Being an independent publisher is rewarding, tiring, and overall a crazy experience, so I like to be as transparent about it as possible. The Kickstarter numbers are public and easy to find, so I won’t rehash those here. This is all about how Dungeon World has faired in general availability.
The short version is: really well.
Lifetime non-Kickstarter sales are at 2652, including print and PDF. Considering that the print version has only been available for two weeks of those first 5 months that’s pretty respectable. Here’s the breakdown.
The majority of sales came through DriveThruRPG (and their other storefronts) as that was where we promoted Dungeon World most heavily. This was mostly because the setup was the least painful there, so we ended up being there first, and the cycle perpetuated. Indie Press Revolution, who we really like, was a bit harder to publish to and therefor got less of the hype cycle. What they did get was lots and lots of hardcopies, so they’re very happy now.
The most exciting part of this is that the PDF sales seem to have hit a pretty steady level. If Dungeon World really is able to plateau here we’ll be in a great position to build on it and roll that forward into more cool stuff.
This is all pretty typical stuff for indie publishers to release, but what about costs?
The best numbers I can offer there are for 2012, as I’ve compiled those for tax purposes. 2013 gets more interesting as we travel to cons and so on, but that data is still coming in. I’m a little nervous to make these public, as it’s easy to draw conclusions from these numbers. It’s possible that we’ll get responses like “why didn’t you give your buyers more stuff instead of making money?” With that in mind, I’d rather paint an accurate picture of what publishing Dungeon World has cost. I am obscuring it just a bit as to not reveal the exact deals our vendors gave us, in the interest of not exposing any of their information.
The physical items we created for Dungeon World (softcovers, hardcovers, scoutbooks, dice, pen, pins, patches, notebooks) cost us $19,959.18. The art and editing we obtained cost us $1,725. Shipping costs are still ongoing, but we’ve already spent $31,253.50 on postage alone (not counting packaging and labeling). There are a lot of minor expenses that I’m not summing up here: the printer we use to print postage, the pizza and beer we bought for the folks that helped us pack, etc. That puts our total expenses over $52,937.68.
Not included here are things that we already had from Dungeon World Basic, like the fonts and some of the art. To give a sense of scale, we printed 2000 softcovers and 700 hardcovers for Dungeon World (as opposed to two runs of 100 for Dungeon World Basic).

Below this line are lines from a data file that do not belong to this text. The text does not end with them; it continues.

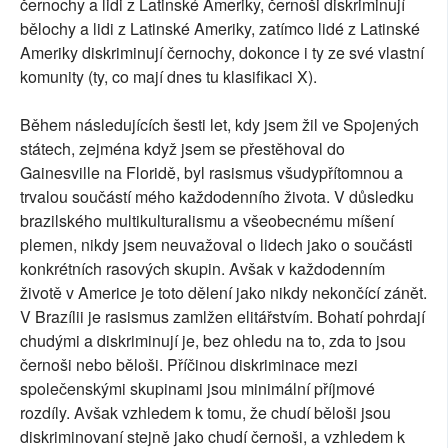
černochy a lidi z Latinské Ameriky, černoši diskriminují
bělochy a lidi z Latinské Ameriky, zatímco lidé z Latinské
Ameriky diskriminují černochy, dokonce i ty ze své vlastní
komunity (ty, co mají dnes tu klasifikaci X).
Během následujících šesti let, kdy jsem žil ve Spojených
státech, zejména když jsem se přestěhoval do
Gainesville na Floridě, byl rasismus všudypřítomnou a
trvalou součástí mého každodenního života. V důsledku
brazilského multikulturalismu a všeobecnému míšení
plemen, nikdy jsem neuvažoval o lidech jako o součásti
konkrétních rasových skupin. Avšak v každodenním
životě v Americe je toto dělení jako nikdy nekončící zánět.
V Brazílii je rasismus zamlžen elitářstvím. Bohatí pohrdají
chudými a diskriminují je, bez ohledu na to, zda to jsou
černoši nebo běloši. Příčinou diskriminace mezi
společenskými skupinami jsou minimální příjmové
rozdíly. Avšak vzhledem k tomu, že chudí běloši jsou
diskriminovaní stejně jako chudí černoši, a vzhledem k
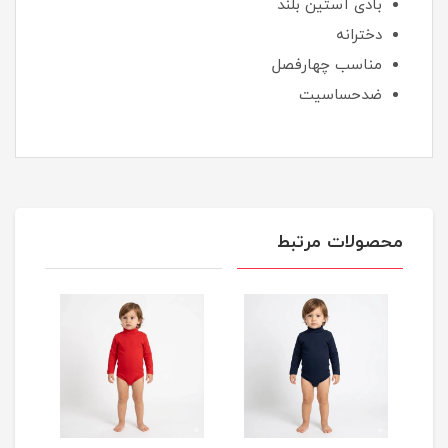
بادی آستین بلند
دخترانه
مناسب چهارفصل
ضدحساسیت
محصولات مرتبط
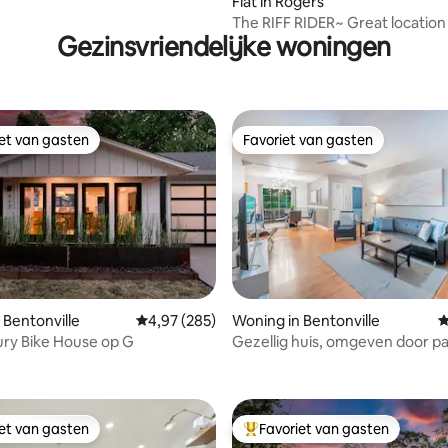
Flat in Rogers
The RIFF RIDER~ Great locatio
Gezinsvriendelijke woningen
activities
iet van gasten
Favoriet van gasten
iet van gasten
Favoriet van gasten
 Bentonville
Gemiddelde beoordeling van 4,97 op 5, 285 r
4,97 (285)
Woning in Bentonville
G
ry Bike House op G
Gezellig huis, omgeven door p
 van 4,77 op 5, 257 recensies
iet van gasten
Favoriet van gasten
iet van gasten
Topfavoriet van gasten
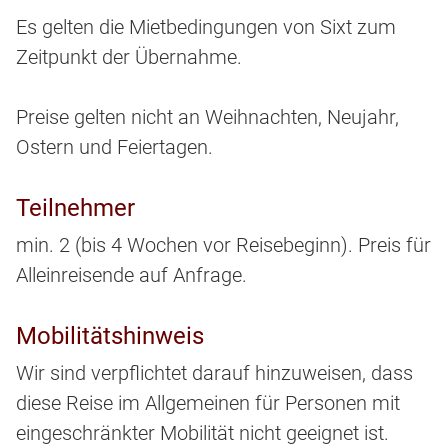
Es gelten die Mietbedingungen von Sixt zum
Zeitpunkt der Übernahme.
Preise gelten nicht an Weihnachten, Neujahr,
Ostern und Feiertagen.
Teilnehmer
min. 2 (bis 4 Wochen vor Reisebeginn). Preis für
Alleinreisende auf Anfrage.
Mobilitätshinweis
Wir sind verpflichtet darauf hinzuweisen, dass
diese Reise im Allgemeinen für Personen mit
eingeschränkter Mobilität nicht geeignet ist.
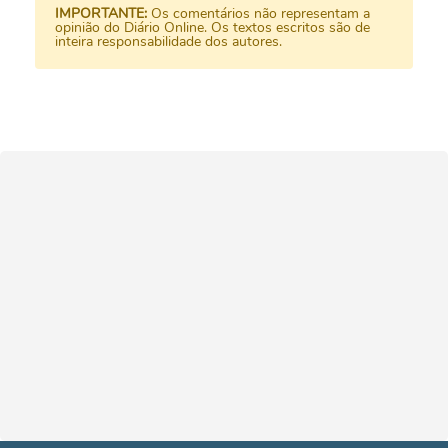
IMPORTANTE:
Os comentários não representam a
opinião do Diário Online. Os textos escritos são de
inteira responsabilidade dos autores.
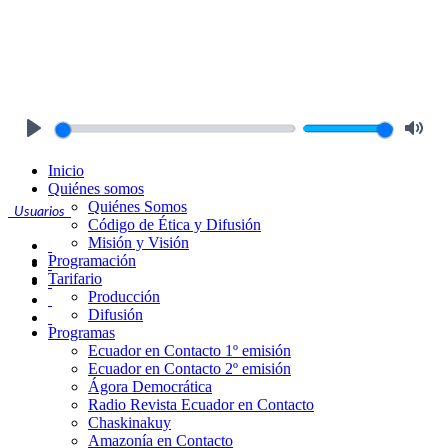
Play
Mute
Inicio
Quiénes somos
Quiénes Somos
Usuarios
Código de Ética y Difusión
Misión y Visión
Programación
Tarifario
Producción
Difusión
Programas
Ecuador en Contacto 1º emisión
Ecuador en Contacto 2º emisión
Ágora Democrática
Radio Revista Ecuador en Contacto
Chaskinakuy
Amazonía en Contacto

So that’s a picture of what being an indie publisher looks like, if you happen to come upon a hit. Dungeon World currently has a little over $34,000 in the bank, with more coming in from ongoing sales. That money will be used to pay taxes for 2012 and then a significant part of it will be split between Adam and I.
The interesting thing about this is that Dungeon World could support one full-time developer living somewhere cheap. Adam and I have no interest in doing that—we have jobs we like and want to keep Dungeon World fun to work on—but it’s interesting that it could be possible.
I’ll leave off with a caveat that Adam and I have been extremely lucky here. Dungeon World is one of those rare situations where the right idea happens at the right time and we were the ones who ended up riding it. I’ve had far more ideas that never worked out than successes. Don’t take this as a guarantee of what any indie game will do, we’re lucky outliers here.